▸ **Source information**:
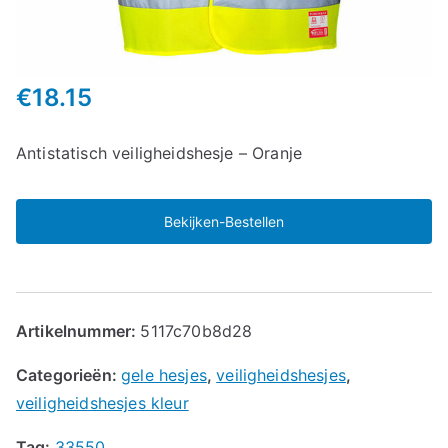
€
18.15
Antistatisch veiligheidshesje – Oranje
Bekijken-Bestellen
Artikelnummer:
5117c70b8d28
Categorieën:
gele hesjes
,
veiligheidshesjes
,
veiligheidshesjes kleur
Tag:
33550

▸ **Assignment**: The listing is to be repeated exactly, with its pictures removed.

▸ **Response**:
€
18.15
Antistatisch veiligheidshesje – Oranje
Bekijken-Bestellen
Artikelnummer:
5117c70b8d28
Categorieën:
gele hesjes
,
veiligheidshesjes
,
veiligheidshesjes kleur
Tag:
33550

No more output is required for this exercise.